Processors stall on OLTP workloads about half the time--almost no matter what you do [Computer Architecture]

Prev: Looking for Sponsorship
Next: Processors stall on OLTP workloads about half the time--almostno matter what you do

From: Rick Jones on 23 Apr 2010 16:08

I like interrupt coalescing - when it is done well anyway - when it is
done badly, it does rather nasty things to latency. And I've seen a
small, but measurable number of folks who want very, very low latency
on their "online transactions." This write-up is probably old enough
to be off on the syntax/constants (as it were) but the semantics
should remain the same:

ftp://ftp.cup.hp.com/dist/networking/briefs/nic_latency_vs_tput.txt

rick jones
--
No need to believe in either side, or any side. There is no cause.
There's only yourself. The belief is in your own precision. - Joubert
these opinions are mine, all mine; HP might not want them anyway... :)
feel free to post, OR email to rick.jones2 in hp.com but NOT BOTH...
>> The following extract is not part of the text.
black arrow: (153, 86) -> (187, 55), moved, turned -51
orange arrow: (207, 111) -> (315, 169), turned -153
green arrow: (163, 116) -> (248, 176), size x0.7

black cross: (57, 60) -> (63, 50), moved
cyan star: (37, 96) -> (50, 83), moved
From: Robert Myers on 22 Apr 2010 13:01

On Apr 22, 12:54 pm, n...(a)cam.ac.uk wrote:

>
> 2) The reason that throughput isn't pro-rata to the number of
> threads is that you also need cache size and bandwidth and memory
> bandwidth (and number of outstanding requests) pro rata to the
> number of threads. Now, back in the real world ....

I had thought the idea of having lots of threads was precisely to get
the memory requests out. You start a thread, get some memory requests
out, and let it stall, because it's going to stall, anyway.
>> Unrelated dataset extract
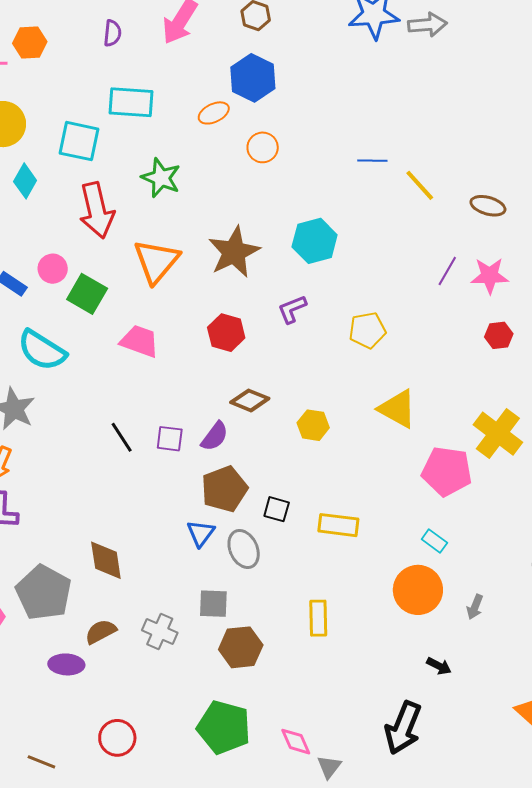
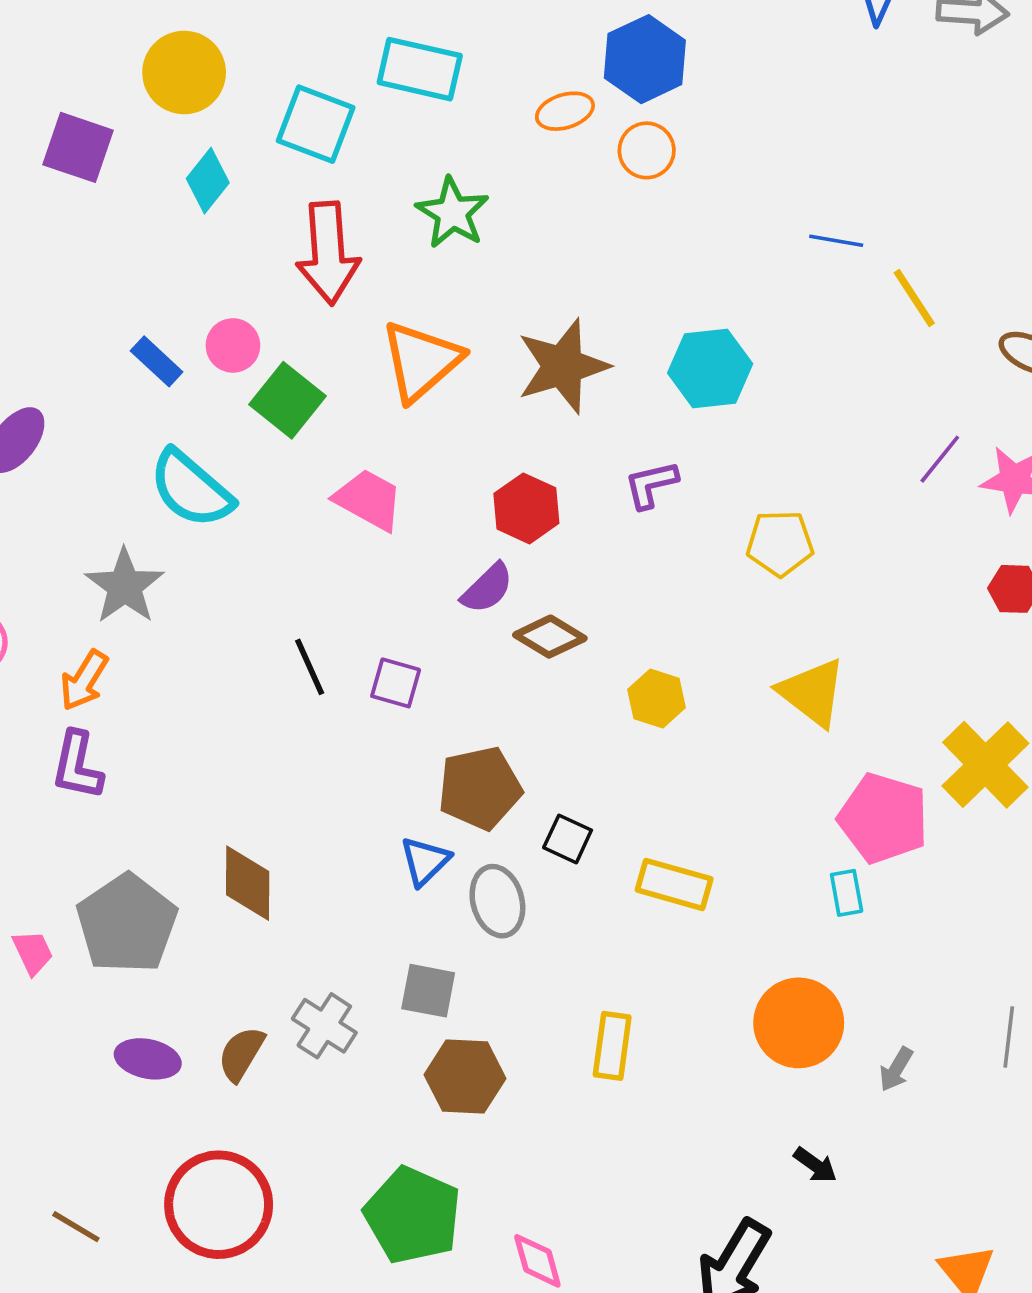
orange circle: (263, 147) -> (647, 150), moved
purple semicircle: (215, 436) -> (487, 588), moved
cyan rectangle: (434, 541) -> (847, 893), moved, turned 35
brown semicircle: (101, 632) -> (241, 1054), moved, turned -40
red circle: (117, 738) -> (219, 1205), size x1.6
Cache size and bandwidth and memory bandwidth are another matter.

Robert.

From: nmm1 on 22 Apr 2010 13:13

In article <47ad6c50-de94-4a20-8316-bc10d6dce54d(a)g23g2000yqn.googlegroups.com>,
Robert Myers <rbmyersusa(a)gmail.com> wrote:
>>
>> =A0 =A0 2) The reason that throughput isn't pro-rata to the number of
>> threads is that you also need cache size and bandwidth and memory
>> bandwidth (and number of outstanding requests) pro rata to the
>> number of threads. =A0Now, back in the real world ....
>
>I had thought the idea of having lots of threads was precisely to get
>the memory requests out. You start a thread, get some memory requests
>out, and let it stall, because it's going to stall, anyway.
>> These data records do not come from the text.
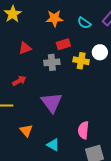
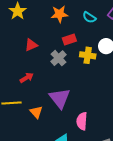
gray cross: (52, 62) -> (59, 58), turned -35
orange triangle: (26, 130) -> (36, 112), moved
pink semicircle: (83, 130) -> (82, 121), moved

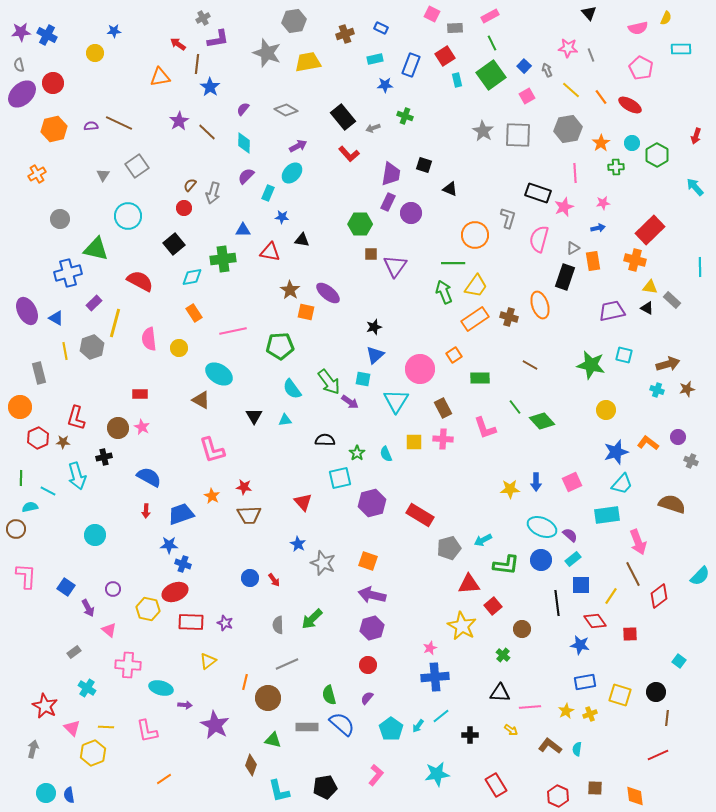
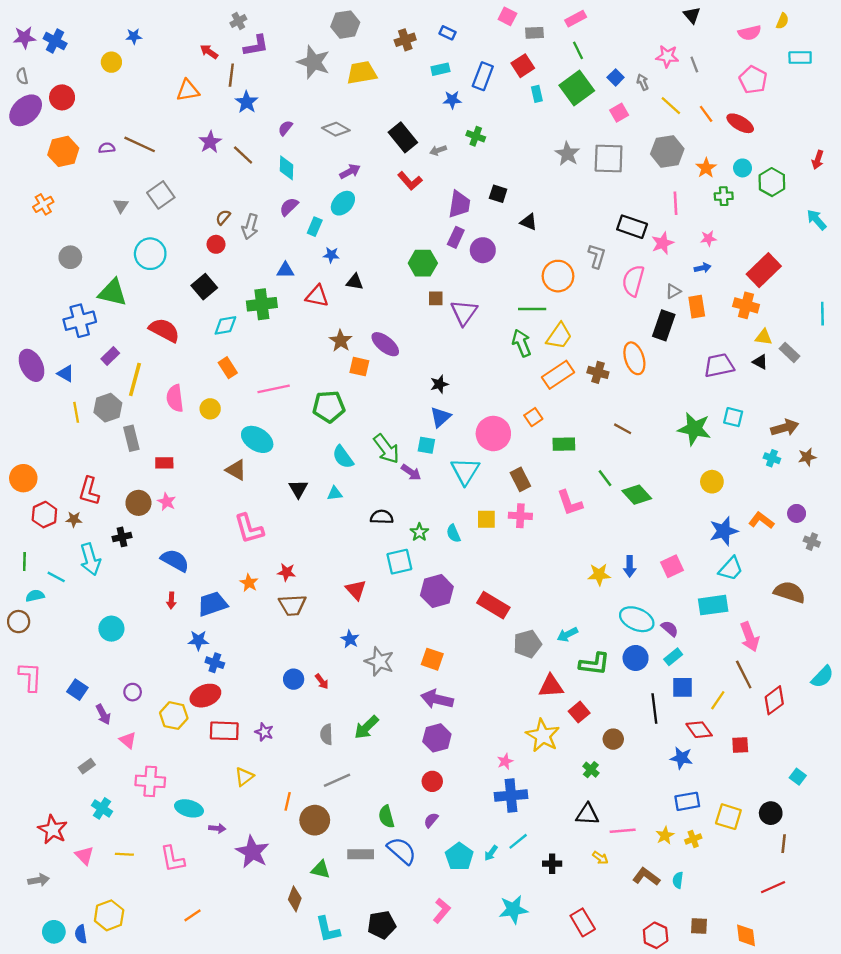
gray rectangle: (39, 373) -> (131, 438), moved
gray arrow: (33, 749) -> (39, 880), turned 66
yellow hexagon: (93, 753) -> (109, 915), moved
Yeah. I was taken in, too, but couldn't follow their explanation,
so I worked through the mathematics. I was pretty disgusted at
what I found - that claim is marketing, pure and simple.

Regards,
Nick Maclaren.

From: Robert Myers on 23 Apr 2010 13:11

On Apr 23, 3:51 am, "Andy \"Krazy\" Glew" <ag-n...(a)patten-glew.net>
wrote:

> My lament is that folks like Keeton and Patterson, as well as folks like Itanicides, etc., do these comparisons, BUT
> ONLY TO THE ARCHITECTURES THAT THEY CHOOSE. In some ways it almost looks as if they choose deliberate strawmen that
> will make their preferences look good. More likely, they are just not aware of work in more advanced microarchitecture.
>
> Now, it is fair to say that simple cores beat first generation OOO cores for simple OLTP workloads. But what do the
> numbers look like for advanced SpMT (Gen2 OOO) microarchitectures, on complex transaction workloads? You'll never know
> unless you try.
>
> So, it's happened again. Just as OOO CPU research was the poor cousin during the early days of the RISC revolution, so
> SpMT is the poor cousin in the early days of MultiCore and ManyCore. If M&M run out of steam, I hope that Haitham
> Akkary's SpMT research will be there, still ongoing, to pick up the pieces.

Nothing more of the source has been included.